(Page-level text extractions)
*** Block opens ***
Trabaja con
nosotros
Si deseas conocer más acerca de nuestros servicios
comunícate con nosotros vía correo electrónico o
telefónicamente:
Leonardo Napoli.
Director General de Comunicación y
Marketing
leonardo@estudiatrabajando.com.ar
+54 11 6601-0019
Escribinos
*** Block closes ***
WHAT IS EXPECTED
Would you return all of the data exactly as it stands above?

RESPONSE BOX
Trabaja con
nosotros
Si deseas conocer más acerca de nuestros servicios
comunícate con nosotros vía correo electrónico o
telefónicamente:
Leonardo Napoli.
Director General de Comunicación y
Marketing
leonardo@estudiatrabajando.com.ar
+54 11 6601-0019
Escribinos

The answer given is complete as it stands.